For the material that follows, return exactly the lines from the one with "l’Orphelinat Bon" through the one with "28 August 2023", both ends included.

PROVIDED RECORDS:

____________________

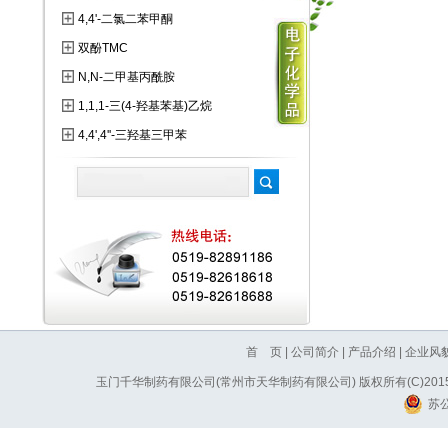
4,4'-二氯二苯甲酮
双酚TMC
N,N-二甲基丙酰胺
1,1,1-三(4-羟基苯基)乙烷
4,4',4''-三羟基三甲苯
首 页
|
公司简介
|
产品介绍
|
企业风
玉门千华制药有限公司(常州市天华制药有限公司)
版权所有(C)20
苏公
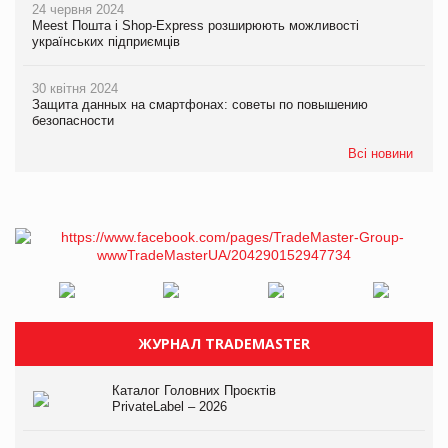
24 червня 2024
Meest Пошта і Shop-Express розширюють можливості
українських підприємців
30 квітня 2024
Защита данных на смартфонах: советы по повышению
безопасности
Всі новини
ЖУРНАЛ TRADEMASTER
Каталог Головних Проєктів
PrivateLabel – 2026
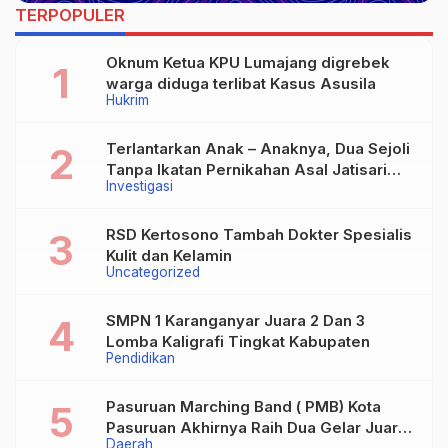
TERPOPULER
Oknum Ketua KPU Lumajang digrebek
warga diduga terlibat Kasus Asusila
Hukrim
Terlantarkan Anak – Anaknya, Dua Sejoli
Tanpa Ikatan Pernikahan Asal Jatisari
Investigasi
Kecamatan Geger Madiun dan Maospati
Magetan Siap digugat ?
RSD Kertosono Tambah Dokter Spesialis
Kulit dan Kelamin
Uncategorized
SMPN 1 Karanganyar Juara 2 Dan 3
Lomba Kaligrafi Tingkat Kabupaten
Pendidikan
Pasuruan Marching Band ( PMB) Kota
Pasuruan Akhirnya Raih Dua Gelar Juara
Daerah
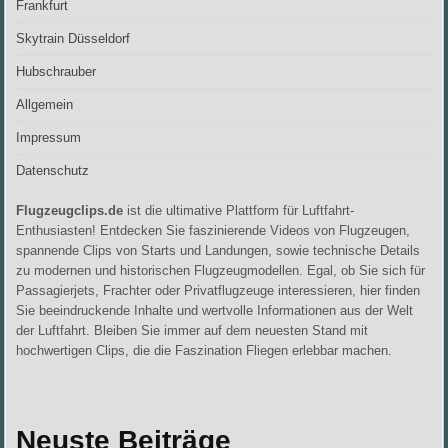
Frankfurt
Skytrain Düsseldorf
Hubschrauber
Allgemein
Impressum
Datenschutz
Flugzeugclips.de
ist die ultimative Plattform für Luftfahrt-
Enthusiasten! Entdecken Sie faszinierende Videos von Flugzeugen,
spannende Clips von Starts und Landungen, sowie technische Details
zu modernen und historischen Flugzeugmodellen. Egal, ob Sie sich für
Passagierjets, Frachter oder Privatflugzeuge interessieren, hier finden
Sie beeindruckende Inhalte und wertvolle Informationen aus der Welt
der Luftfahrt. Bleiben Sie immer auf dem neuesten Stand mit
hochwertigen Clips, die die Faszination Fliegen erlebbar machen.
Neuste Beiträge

____________________

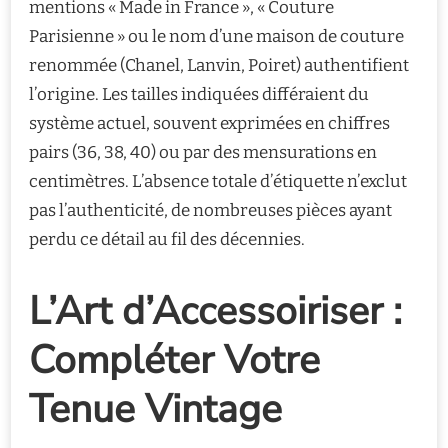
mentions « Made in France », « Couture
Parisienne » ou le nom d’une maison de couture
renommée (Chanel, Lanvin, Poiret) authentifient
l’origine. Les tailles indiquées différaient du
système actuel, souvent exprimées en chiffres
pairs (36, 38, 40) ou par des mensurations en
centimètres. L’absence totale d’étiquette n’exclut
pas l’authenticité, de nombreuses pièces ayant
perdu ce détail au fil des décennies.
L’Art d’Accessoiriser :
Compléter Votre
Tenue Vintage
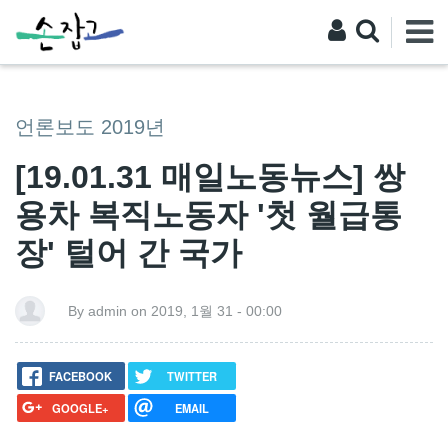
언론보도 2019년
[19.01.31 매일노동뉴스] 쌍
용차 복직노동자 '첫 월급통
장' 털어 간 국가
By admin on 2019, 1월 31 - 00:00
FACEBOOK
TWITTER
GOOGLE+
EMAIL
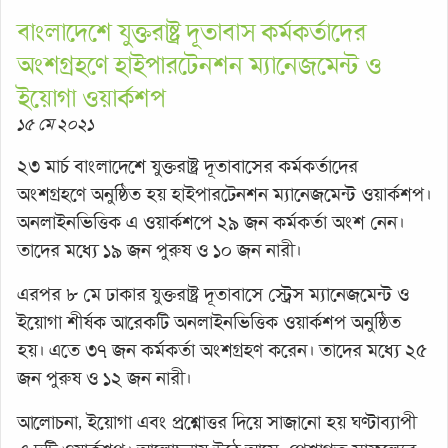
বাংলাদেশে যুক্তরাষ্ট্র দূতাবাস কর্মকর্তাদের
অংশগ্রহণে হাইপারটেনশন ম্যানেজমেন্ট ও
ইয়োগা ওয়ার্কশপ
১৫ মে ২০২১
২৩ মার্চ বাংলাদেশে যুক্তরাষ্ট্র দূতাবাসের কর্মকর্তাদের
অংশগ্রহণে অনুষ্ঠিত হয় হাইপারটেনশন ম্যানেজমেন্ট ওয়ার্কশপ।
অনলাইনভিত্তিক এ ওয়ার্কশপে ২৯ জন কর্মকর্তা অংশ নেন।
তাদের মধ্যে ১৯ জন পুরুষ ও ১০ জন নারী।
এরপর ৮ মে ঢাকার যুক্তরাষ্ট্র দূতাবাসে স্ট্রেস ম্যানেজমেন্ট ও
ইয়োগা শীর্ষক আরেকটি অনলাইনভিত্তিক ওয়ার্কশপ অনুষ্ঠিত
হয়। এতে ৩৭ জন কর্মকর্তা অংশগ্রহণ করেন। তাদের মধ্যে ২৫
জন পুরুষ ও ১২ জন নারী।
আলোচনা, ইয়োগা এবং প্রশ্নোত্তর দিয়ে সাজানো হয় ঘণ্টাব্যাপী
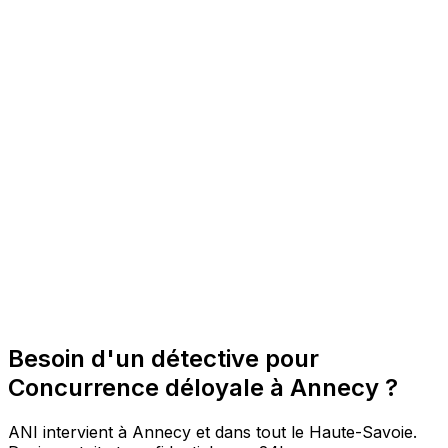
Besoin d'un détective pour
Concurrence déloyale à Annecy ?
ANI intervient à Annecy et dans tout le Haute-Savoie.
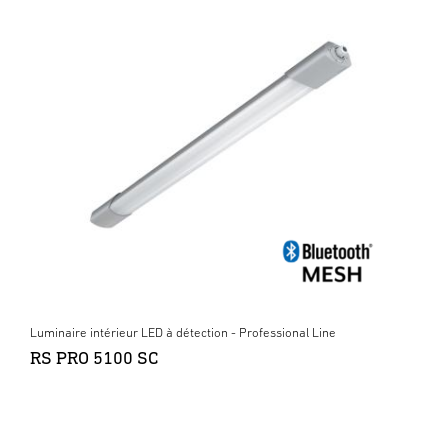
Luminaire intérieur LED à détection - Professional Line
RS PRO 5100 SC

____________________

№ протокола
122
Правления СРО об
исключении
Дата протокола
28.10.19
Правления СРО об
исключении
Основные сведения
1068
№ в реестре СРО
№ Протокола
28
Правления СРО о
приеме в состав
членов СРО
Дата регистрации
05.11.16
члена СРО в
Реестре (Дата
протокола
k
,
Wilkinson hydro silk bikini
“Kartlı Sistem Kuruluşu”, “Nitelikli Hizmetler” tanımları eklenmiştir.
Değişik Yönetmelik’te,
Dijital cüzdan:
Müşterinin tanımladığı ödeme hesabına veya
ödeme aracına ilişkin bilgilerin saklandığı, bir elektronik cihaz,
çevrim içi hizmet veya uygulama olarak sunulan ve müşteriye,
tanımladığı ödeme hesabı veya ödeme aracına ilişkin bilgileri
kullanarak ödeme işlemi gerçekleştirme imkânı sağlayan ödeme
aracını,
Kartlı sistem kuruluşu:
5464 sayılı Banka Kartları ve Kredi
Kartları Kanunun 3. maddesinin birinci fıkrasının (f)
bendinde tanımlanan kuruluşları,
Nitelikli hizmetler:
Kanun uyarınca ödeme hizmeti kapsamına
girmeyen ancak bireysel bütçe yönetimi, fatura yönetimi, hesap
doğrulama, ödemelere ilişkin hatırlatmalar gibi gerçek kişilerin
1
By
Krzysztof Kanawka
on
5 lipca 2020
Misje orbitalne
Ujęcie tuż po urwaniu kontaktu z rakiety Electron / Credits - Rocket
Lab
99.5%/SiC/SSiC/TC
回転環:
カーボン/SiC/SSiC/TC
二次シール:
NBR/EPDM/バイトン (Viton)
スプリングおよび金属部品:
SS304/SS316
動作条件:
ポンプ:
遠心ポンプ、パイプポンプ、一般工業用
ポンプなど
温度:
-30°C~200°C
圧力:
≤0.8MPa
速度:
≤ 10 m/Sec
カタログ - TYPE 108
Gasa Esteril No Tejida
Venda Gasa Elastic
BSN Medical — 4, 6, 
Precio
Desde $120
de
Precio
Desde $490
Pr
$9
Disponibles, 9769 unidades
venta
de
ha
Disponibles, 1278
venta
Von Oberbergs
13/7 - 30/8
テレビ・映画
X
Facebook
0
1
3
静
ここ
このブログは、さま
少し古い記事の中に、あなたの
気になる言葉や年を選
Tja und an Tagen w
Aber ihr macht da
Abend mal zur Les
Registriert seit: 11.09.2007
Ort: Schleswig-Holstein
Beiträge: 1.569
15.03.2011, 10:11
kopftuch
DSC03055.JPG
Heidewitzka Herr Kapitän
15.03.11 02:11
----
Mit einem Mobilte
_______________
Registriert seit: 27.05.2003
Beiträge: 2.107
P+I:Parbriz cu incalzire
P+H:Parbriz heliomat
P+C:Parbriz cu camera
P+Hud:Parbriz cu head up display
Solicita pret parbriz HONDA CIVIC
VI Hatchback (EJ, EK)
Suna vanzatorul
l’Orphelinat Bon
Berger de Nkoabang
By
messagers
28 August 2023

____________________

EXERCISE RESULT:
l’Orphelinat Bon
Berger de Nkoabang
By
messagers
28 August 2023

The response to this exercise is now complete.